- Shaka? Shakinha? – ela dizia em tom quase infantil – Onde você está? Venha brincar com a tia Marin...

O loiro estava acuado num canto. Não pensava que Marin fosse ter uma reação daquelas. A empresa o assustava cada vez mais... Novamente, tateou pelas paredes, implorando silenciosamente que outra porta se abrisse.

– Onde está você, desgraçado?! – ela berrou, novamente, fazendo o som ecoar por todo o local.

Shaka se assustou e acabou por tropeçar num pequeno banco onde havia uma saboneteira. O objeto caiu no chão, fazendo um ruído metálico um tanto alto. A ruiva virou o rosto na direção do barulho e deu um sorriso assassino.

– Achei você! – e disparou na direção do loiro.

Shaka correu e por sua sorte, uma nova passagem se abriu próxima a ele. Passou para o novo cômodo sem pensar duas vezes. Estava agora num lugar gramado onde havia um lago. Não entendeu muito bem o propósito daquela sala no meio da empresa. Estaria ainda no subterrâneo de Tokyo? Não sabia e nem estava interessado em saber agora. Correu na direção do lago, onde avistou um barco a remo.

Enquanto corria, Marin também entrou na sala, seguindo-o.

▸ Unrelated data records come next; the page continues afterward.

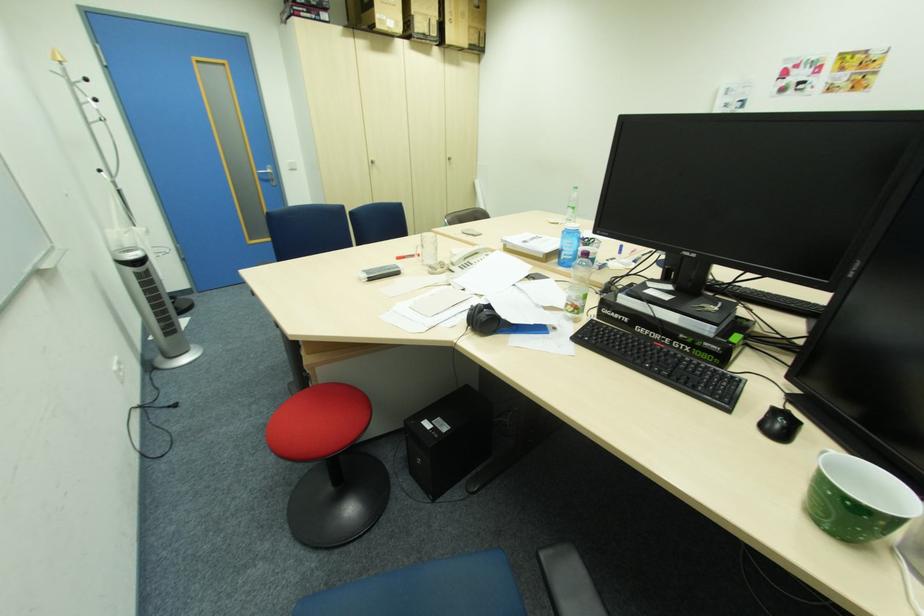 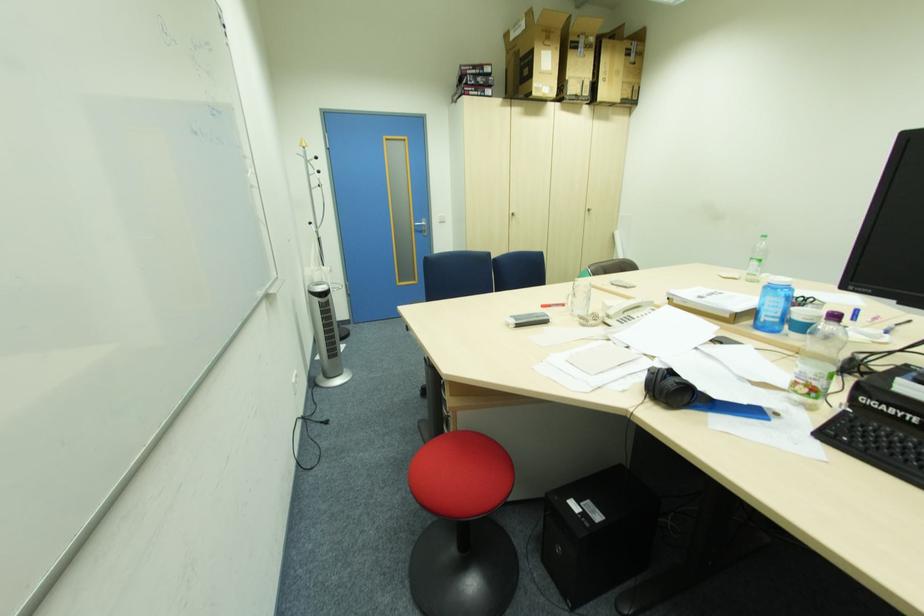 Which direction would the cameraman need to move to produce the second image?

The movement direction of the cameraman is left, forward. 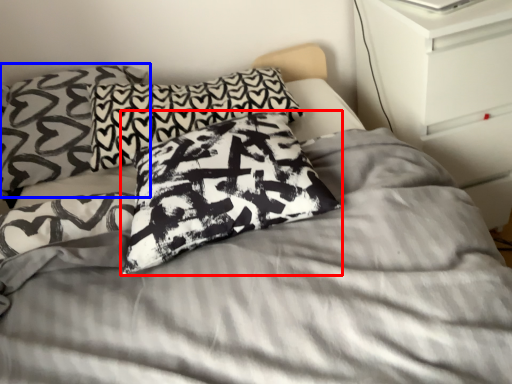 Question: Among these objects, which one is nearest to the camera, pillow (highlighted by a red box) or pillow (highlighted by a blue box)?

Choices:
 (A) pillow
 (B) pillow

Answer: (A) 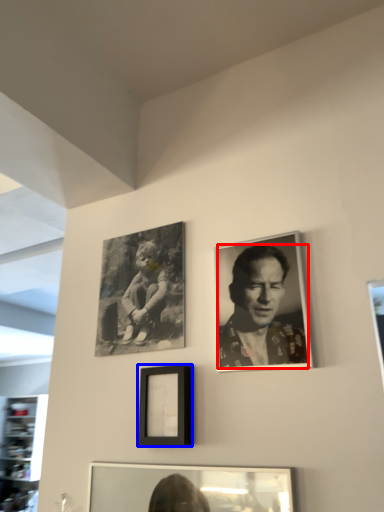 Question: Which object is further to the camera taking this photo, man (highlighted by a red box) or picture frame (highlighted by a blue box)?

Choices:
 (A) man
 (B) picture frame

Answer: (B) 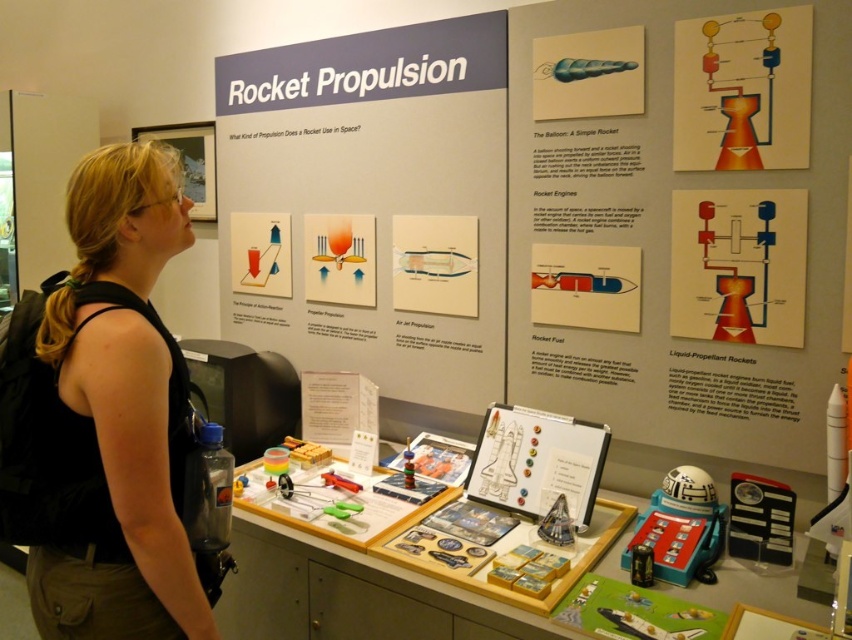 Question: Which object appears farthest from the camera in this image?

Choices:
 (A) white matte rocket at lower right
 (B) matte red rocket engine diagram at center right
 (C) black fabric at left

Answer: (B)

Question: Is matte red rocket engine diagram at center right in front of white matte rocket at lower right?

Choices:
 (A) no
 (B) yes

Answer: (A)

Question: Does matte red rocket engine diagram at center right have a greater width compared to white matte rocket at lower right?

Choices:
 (A) yes
 (B) no

Answer: (A)

Question: Can you confirm if matte red rocket engine diagram at center right is smaller than white matte rocket at lower right?

Choices:
 (A) no
 (B) yes

Answer: (A)

Question: Which point is farther to the camera?

Choices:
 (A) black fabric at left
 (B) matte red rocket engine diagram at center right

Answer: (B)

Question: Estimate the real-world distances between objects in this image. Which object is closer to the matte red rocket engine diagram at center right?

Choices:
 (A) white matte rocket at lower right
 (B) black fabric at left

Answer: (A) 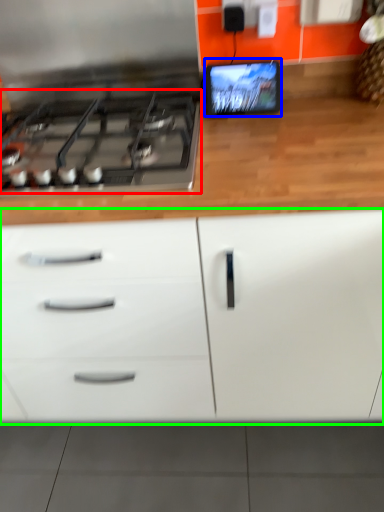 Question: Which is nearer to the gas stove (highlighted by a red box)? computer monitor (highlighted by a blue box) or cabinetry (highlighted by a green box).

Choices:
 (A) computer monitor
 (B) cabinetry

Answer: (A) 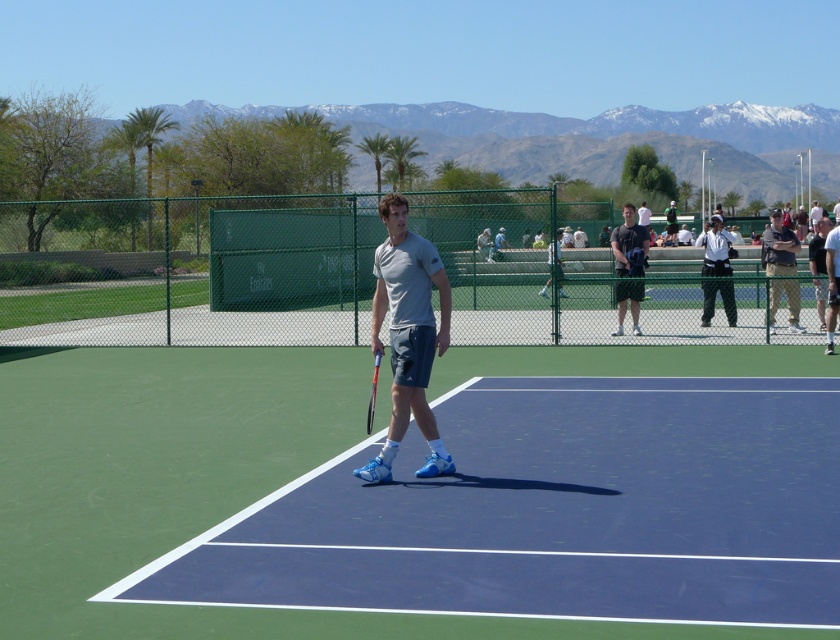 Is matte black shirt at center wider than black matte tennis racket at center?

Indeed, matte black shirt at center has a greater width compared to black matte tennis racket at center.

Does point (617, 260) come closer to viewer compared to point (369, 422)?

No, (617, 260) is behind (369, 422).

Find the location of `matte black shirt at center`. matte black shirt at center is located at coordinates (630, 244).

Can you confirm if dark green pants at right is positioned below matte gray shirt at center?

Correct, dark green pants at right is located below matte gray shirt at center.

Is dark green pants at right further to the viewer compared to matte gray shirt at center?

No, it is not.

What do you see at coordinates (714, 250) in the screenshot?
I see `dark green pants at right` at bounding box center [714, 250].

In order to click on dark green pants at right in this screenshot , I will do `click(714, 250)`.

Measure the distance between matte black shirt at center and camera.

matte black shirt at center and camera are 18.11 meters apart from each other.

Is matte black shirt at center smaller than matte gray shirt at center?

Correct, matte black shirt at center occupies less space than matte gray shirt at center.

Measure the distance between point (626, 262) and camera.

The distance of point (626, 262) from camera is 60.40 feet.

Locate an element on the screen. The image size is (840, 640). matte black shirt at center is located at coordinates (630, 244). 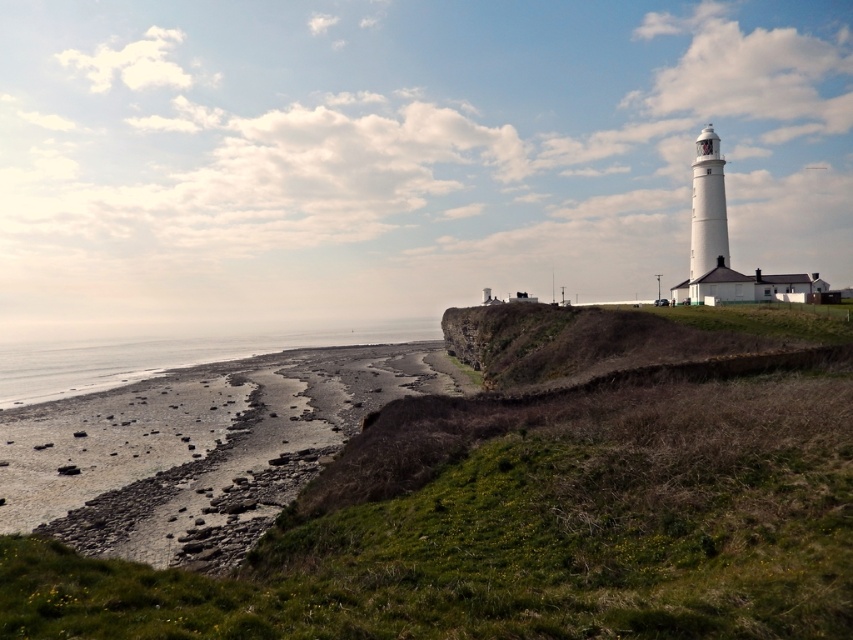 Is smooth pebbles at lower left bigger than gray sand at lower left?

No, smooth pebbles at lower left is not bigger than gray sand at lower left.

Who is positioned more to the right, smooth pebbles at lower left or gray sand at lower left?

smooth pebbles at lower left

Who is more distant from viewer, (103, 554) or (154, 371)?

Point (154, 371)

The image size is (853, 640). What are the coordinates of `smooth pebbles at lower left` in the screenshot? It's located at (198, 449). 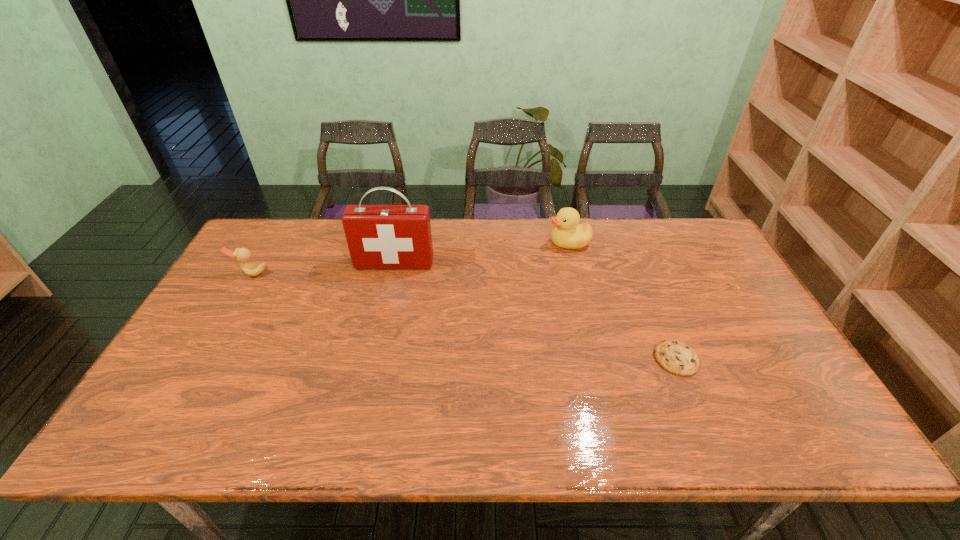 Locate an element on the screen. This screenshot has height=540, width=960. vacant area situated 0.280m at the beak of the second object from right to left is located at coordinates (465, 242).

Find the location of a particular element. The height and width of the screenshot is (540, 960). vacant region located at the beak of the second object from right to left is located at coordinates (476, 242).

I want to click on vacant region located on the beak of the left duck, so click(x=185, y=388).

I want to click on blank space located 0.140m on the right of the shortest object, so click(x=752, y=359).

What are the coordinates of `the first-aid kit present at the far edge` in the screenshot? It's located at (378, 236).

At what (x,y) coordinates should I click in order to perform the action: click on duck that is positioned at the far edge. Please return your answer as a coordinate pair (x, y). The height and width of the screenshot is (540, 960). Looking at the image, I should click on (568, 233).

Identify the location of object that is positioned at the left edge. (241, 255).

Identify the location of vacant area at the far edge of the desktop. This screenshot has height=540, width=960. (331, 233).

I want to click on free spot at the near edge of the desktop, so click(x=423, y=431).

In the image, there is a desktop. Where is `vacant space at the left edge`? This screenshot has width=960, height=540. vacant space at the left edge is located at coordinates (228, 305). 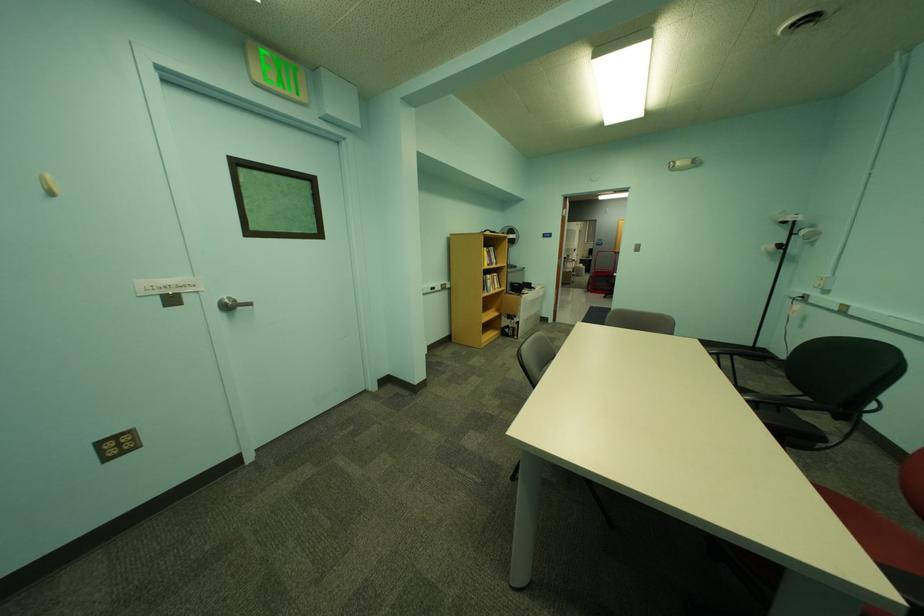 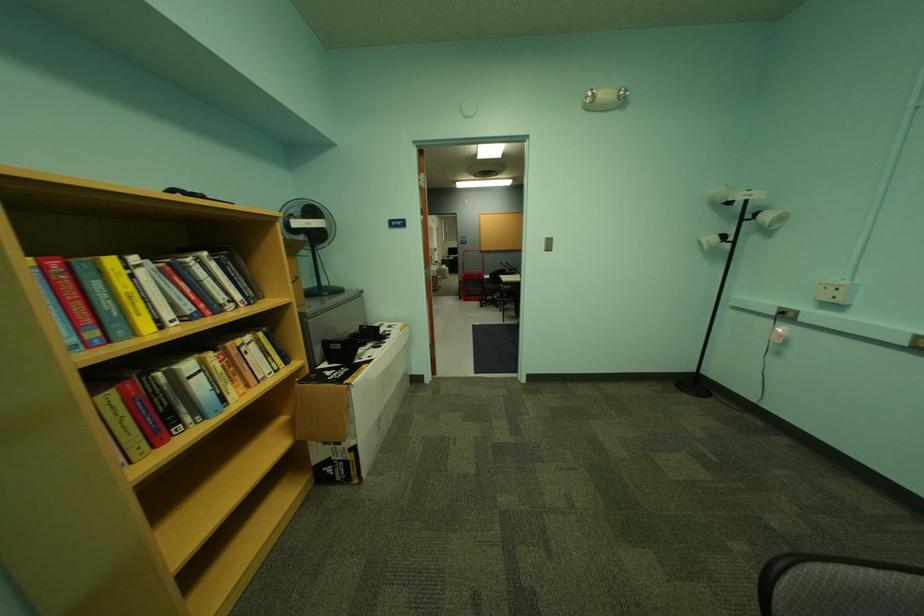 Locate, in the second image, the point that corresponds to the point at 801,309 in the first image.

(783, 330) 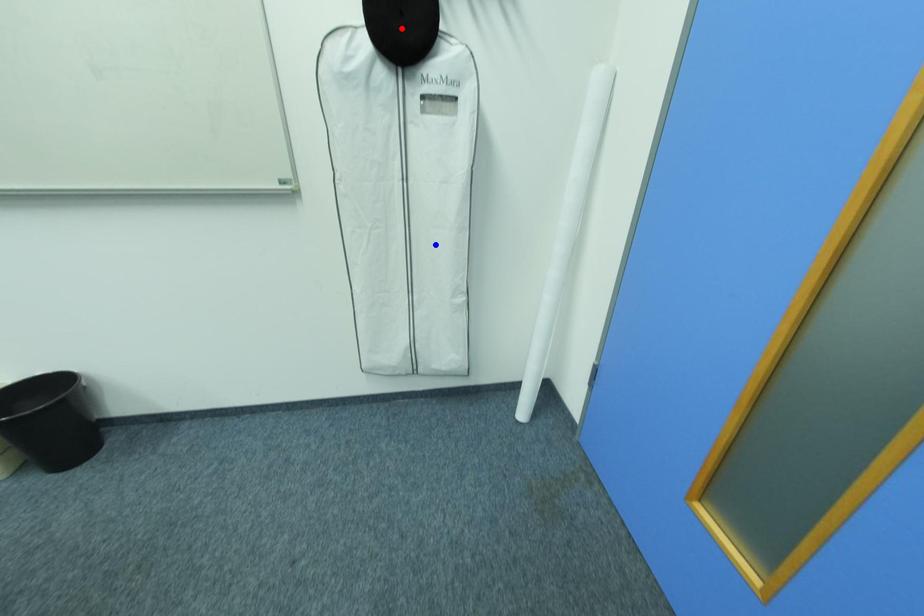 Question: In the image, two points are highlighted. Which point is nearer to the camera? Reply with the corresponding letter.

Choices:
 (A) blue point
 (B) red point

Answer: (B) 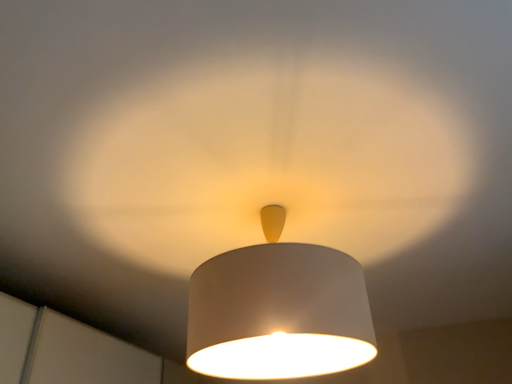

– Não ouse entrar nesse barco! – ela gritou.

O barco era dela e de Mitsumasa e apenas dos dois. Era o local onde ficavam sozinhos e ninguém tinha o direito de entrar nele. Aquela sala toda era especial. Não ia permitir que aquele verme a pisasse ali.

O loiro já não ouvia nada do que a outra dizia. Não conseguia nem ao menos raciocinar direito. Apenas viu o barco ali e pulou nele, tentando desamarrar a corda que o prendia na margem rapidamente.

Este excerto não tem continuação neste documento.